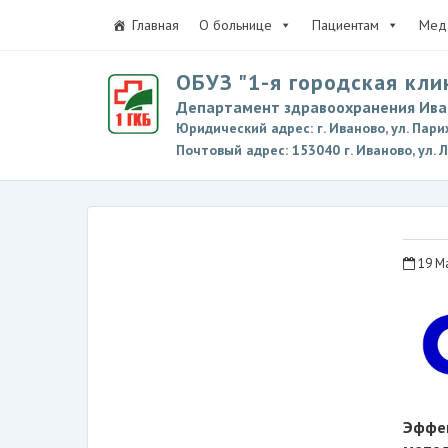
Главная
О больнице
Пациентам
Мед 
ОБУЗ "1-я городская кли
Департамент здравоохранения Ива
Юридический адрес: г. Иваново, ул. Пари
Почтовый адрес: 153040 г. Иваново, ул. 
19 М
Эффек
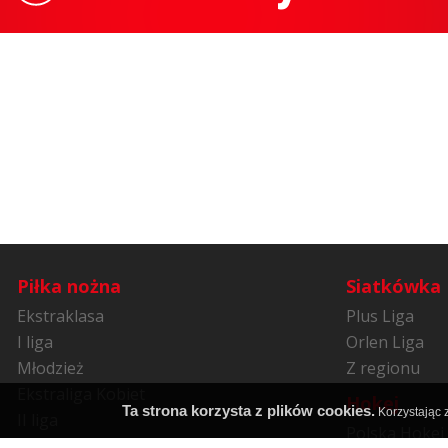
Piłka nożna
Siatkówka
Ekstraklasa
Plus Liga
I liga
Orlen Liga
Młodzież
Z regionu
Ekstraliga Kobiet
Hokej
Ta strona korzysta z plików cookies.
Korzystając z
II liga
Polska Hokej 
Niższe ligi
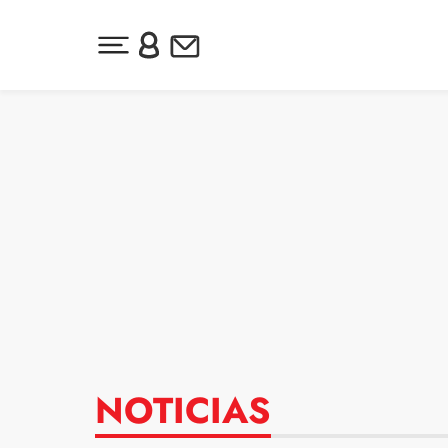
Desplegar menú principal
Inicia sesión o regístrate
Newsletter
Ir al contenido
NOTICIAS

====================

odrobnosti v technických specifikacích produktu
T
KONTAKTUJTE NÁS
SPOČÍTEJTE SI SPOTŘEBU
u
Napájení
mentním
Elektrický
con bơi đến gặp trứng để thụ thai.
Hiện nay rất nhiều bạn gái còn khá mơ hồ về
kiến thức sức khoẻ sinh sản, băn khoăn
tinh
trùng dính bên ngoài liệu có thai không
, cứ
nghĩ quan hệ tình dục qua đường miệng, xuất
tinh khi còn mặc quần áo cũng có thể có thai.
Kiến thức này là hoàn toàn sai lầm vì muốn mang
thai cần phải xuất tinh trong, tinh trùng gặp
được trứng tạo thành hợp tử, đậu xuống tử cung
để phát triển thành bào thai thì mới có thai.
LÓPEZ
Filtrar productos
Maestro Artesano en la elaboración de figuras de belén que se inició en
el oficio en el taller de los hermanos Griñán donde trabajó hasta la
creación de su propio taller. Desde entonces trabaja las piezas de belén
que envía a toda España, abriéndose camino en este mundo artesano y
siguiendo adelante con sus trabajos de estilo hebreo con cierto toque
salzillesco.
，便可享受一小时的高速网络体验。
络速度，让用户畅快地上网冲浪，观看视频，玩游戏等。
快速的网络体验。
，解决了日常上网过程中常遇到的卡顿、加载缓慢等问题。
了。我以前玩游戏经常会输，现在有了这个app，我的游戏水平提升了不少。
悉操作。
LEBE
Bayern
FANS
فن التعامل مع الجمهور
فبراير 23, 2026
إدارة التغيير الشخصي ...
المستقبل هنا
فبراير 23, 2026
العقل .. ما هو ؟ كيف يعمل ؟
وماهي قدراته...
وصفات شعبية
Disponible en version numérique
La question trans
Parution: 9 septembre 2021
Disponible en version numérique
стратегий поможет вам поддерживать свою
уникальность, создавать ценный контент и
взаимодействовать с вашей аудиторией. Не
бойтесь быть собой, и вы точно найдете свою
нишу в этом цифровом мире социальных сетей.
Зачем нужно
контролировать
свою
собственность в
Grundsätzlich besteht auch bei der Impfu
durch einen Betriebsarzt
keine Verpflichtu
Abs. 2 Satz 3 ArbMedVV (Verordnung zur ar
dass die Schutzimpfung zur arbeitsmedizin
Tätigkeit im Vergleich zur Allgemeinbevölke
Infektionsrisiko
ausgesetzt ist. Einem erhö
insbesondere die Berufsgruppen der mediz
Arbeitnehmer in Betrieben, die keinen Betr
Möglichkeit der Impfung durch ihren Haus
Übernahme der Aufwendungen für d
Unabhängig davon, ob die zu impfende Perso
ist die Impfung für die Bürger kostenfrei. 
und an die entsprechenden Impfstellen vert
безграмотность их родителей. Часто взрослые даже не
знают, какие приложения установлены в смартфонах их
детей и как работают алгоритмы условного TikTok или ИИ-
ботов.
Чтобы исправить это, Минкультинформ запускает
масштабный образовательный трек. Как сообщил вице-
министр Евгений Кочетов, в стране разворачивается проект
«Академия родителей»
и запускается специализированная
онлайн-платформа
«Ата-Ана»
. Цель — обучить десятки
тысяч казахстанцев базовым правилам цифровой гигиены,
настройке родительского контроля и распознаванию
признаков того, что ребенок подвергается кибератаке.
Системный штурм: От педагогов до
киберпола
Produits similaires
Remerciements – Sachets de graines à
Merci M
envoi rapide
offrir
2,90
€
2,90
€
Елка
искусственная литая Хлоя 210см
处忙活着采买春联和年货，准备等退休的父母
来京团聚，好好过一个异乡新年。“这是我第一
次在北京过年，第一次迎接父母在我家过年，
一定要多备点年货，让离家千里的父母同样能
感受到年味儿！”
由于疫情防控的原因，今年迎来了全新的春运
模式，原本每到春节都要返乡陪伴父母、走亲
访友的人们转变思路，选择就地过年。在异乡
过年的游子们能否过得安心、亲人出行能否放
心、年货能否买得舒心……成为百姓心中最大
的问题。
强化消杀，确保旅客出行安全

====================

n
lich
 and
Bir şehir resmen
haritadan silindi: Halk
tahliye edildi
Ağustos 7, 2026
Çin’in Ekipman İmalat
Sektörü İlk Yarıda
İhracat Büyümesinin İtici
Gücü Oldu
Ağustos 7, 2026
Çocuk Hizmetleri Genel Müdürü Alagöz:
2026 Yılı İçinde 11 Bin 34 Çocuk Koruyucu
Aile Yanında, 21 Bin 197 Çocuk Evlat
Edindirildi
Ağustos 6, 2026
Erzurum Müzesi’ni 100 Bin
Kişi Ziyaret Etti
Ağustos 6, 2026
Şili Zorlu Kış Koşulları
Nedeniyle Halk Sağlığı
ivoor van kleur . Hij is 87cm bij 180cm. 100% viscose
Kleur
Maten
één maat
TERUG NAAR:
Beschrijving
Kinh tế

====================

**What the exercise asks**
Working from the entries above, return all lines that contain "Çocuk".

**Solution**
Çocuk Hizmetleri Genel Müdürü Alagöz:
2026 Yılı İçinde 11 Bin 34 Çocuk Koruyucu
Aile Yanında, 21 Bin 197 Çocuk Evlat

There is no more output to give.